歯の神経の役割は? 神経を取るとどうなるか

歯を磨く幼児

虫歯が深ければ、残したくても残せないことが多い

歯の被せものを作る場合、被せる土台となる歯の内部の神経を、取ってから被せる場合と、残したまま被せる場合があります。それぞれの特徴について解説します。

まず、「歯の神経」の役割をおさらいしておきましょう。歯の内部には、神経や細い血管などで満たされている空間「歯髄」と呼ばれる部分が存在しています。歯髄には歯に栄養を運んだり、虫歯菌などの細菌が歯から体内に入り込むのを防御する役割があります。

歯を木に例えると、栄養が常に運ばれている木と、運ばれていない木では、形はどちらも同じように見えても、粘りや抵抗力などは栄養が運ばれている方がしっかりとしている感じはイメージしていただけるかと思います。歯の場合も同様です。こう聞くと、神経は温存したいと考える方が多いと思いますが、大きな虫歯になっている場合は、神経を取るしか選択肢が無いこともあります。

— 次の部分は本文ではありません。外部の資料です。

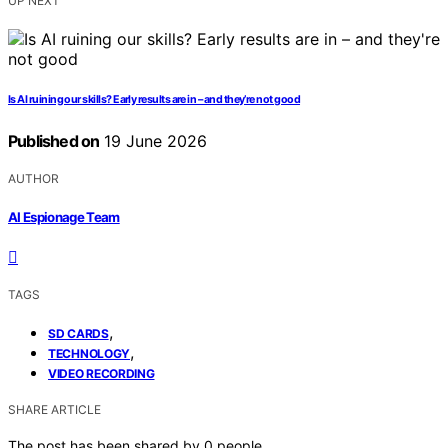
UP NEXT
Is AI ruining our skills? Early results are in – and they’re not good
Published on
19 June 2026
AUTHOR
AI Espionage Team
TAGS
,
SD CARDS
,
TECHNOLOGY
VIDEO RECORDING
SHARE ARTICLE
The post has been shared by
0
people.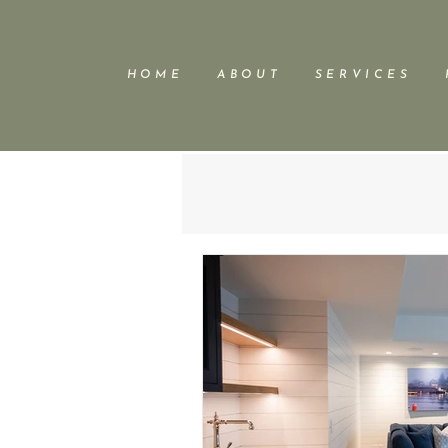
H O M E
A B O U T
S E R V I C E S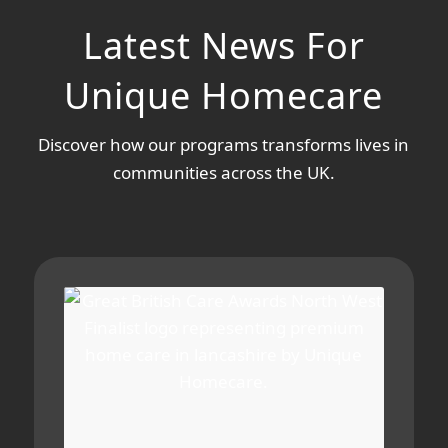
Latest News For
Unique Homecare
Discover how our programs transforms lives in
communities across the UK.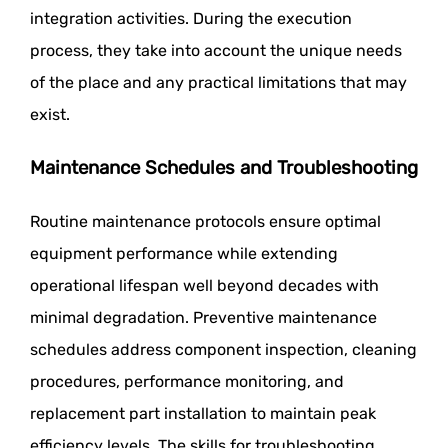
integration activities. During the execution
process, they take into account the unique needs
of the place and any practical limitations that may
exist.
Maintenance Schedules and Troubleshooting
Routine maintenance protocols ensure optimal
equipment performance while extending
operational lifespan well beyond decades with
minimal degradation. Preventive maintenance
schedules address component inspection, cleaning
procedures, performance monitoring, and
replacement part installation to maintain peak
efficiency levels. The skills for troubleshooting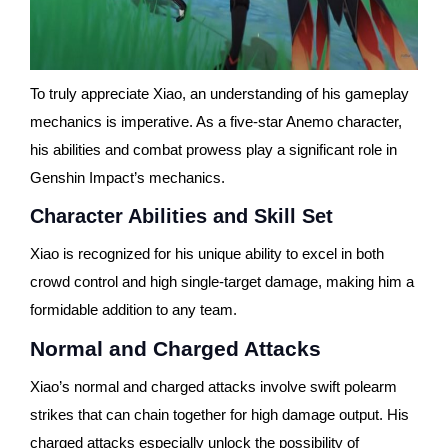
To truly appreciate Xiao, an understanding of his gameplay
mechanics is imperative. As a five-star Anemo character,
his abilities and combat prowess play a significant role in
Genshin Impact’s mechanics.
Character Abilities and Skill Set
Xiao is recognized for his unique ability to excel in both
crowd control and high single-target damage, making him a
formidable addition to any team.
Normal and Charged Attacks
Xiao’s normal and charged attacks involve swift polearm
strikes that can chain together for high damage output. His
charged attacks especially unlock the possibility of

神経を取るか取らないか……メリット・デメリットを比較

歯の神経を残して被せた場合と、歯の神経を取って被せた場合のメリットは、次のようになります。

■歯の神経を残して被せた場合のメリット
  • 被せた後のリスクが軽減される
  • 歯の神経を抜く場合には、神経を抜いた空間に詰め物などを埋める必要がある。根の治療を行なわないため、治療後しばらくしてから根の先にトラブルが起こるリスクを考えなくても良い。

  • 歯の耐久性が高くなる
  • 神経がある場合は、歯に粘りや抵抗性があるため、神経を取った場合に比べて、耐久性に優れる。特に前歯の差し歯では、被せた後で、歯の根が折れるなどといったトラブルが起こりにくい。

■歯の神経を取って被せた場合のメリット
  • 歯の痛みから解放される
  • 歯の神経を取り除くため、歯の根元が露出してきても、仮に被せた後に虫歯になったとしても、しみたりすることがなくなる。

  • 審美重視の被せものが作りやすい
  • 神経がある場合は、被せる前にあまり削れないため、被せものの大きさや、角度などが制限されることがあるが、神経が取った場合には、歯の形や角度を大きく修正し、審美的に優れた形態の歯を作ることも可能となる。

それぞれのデメリットは、上記のメリットの逆のことが想定されると言えます。

あえて神経を取るほうが良い場合とは?

抜髄
被せる前に神経を抜くことになる歯が約8割、神経を残して被せることが出来るのは約2割程度かも?
基本的には、元来存在する神経は炎症が無ければ、取る必要はないのが大原則です。しかし次のような場合には、歯の神経をあらかじめ取ることがあります。

■術後の違和感の可能性
歯周病の進行の程度や、歯の場所や形によっては、神経を残して被せると、治療後に痛みやしみたりすることが予め判っている場合。

■歯の移動の可能性
歯周病の治療後や、小矯正などで、歯が移動した後で、被せる際に歯を削ると、神経が露出する恐れがある場合。

■咬み合わせや歯並び
咬み合せや歯並びが原因のトラブルの場合、歯を形態を大きく修正したほうが良い場合。しかし神経があると修正が制限されるため、神経を取ってから被せることもある。

■審美性
被せものの審美性を優先すると神経が無いほうが有利となる場合。


実際、臨床では何を最優先するかによって選択肢が変化することが多くなります。さらにさまざまな問題を考慮し、無理に神経を残すより、抜くほうが、メリットが多いと判断できれば、被せる前に神経を取ることもありえるのです。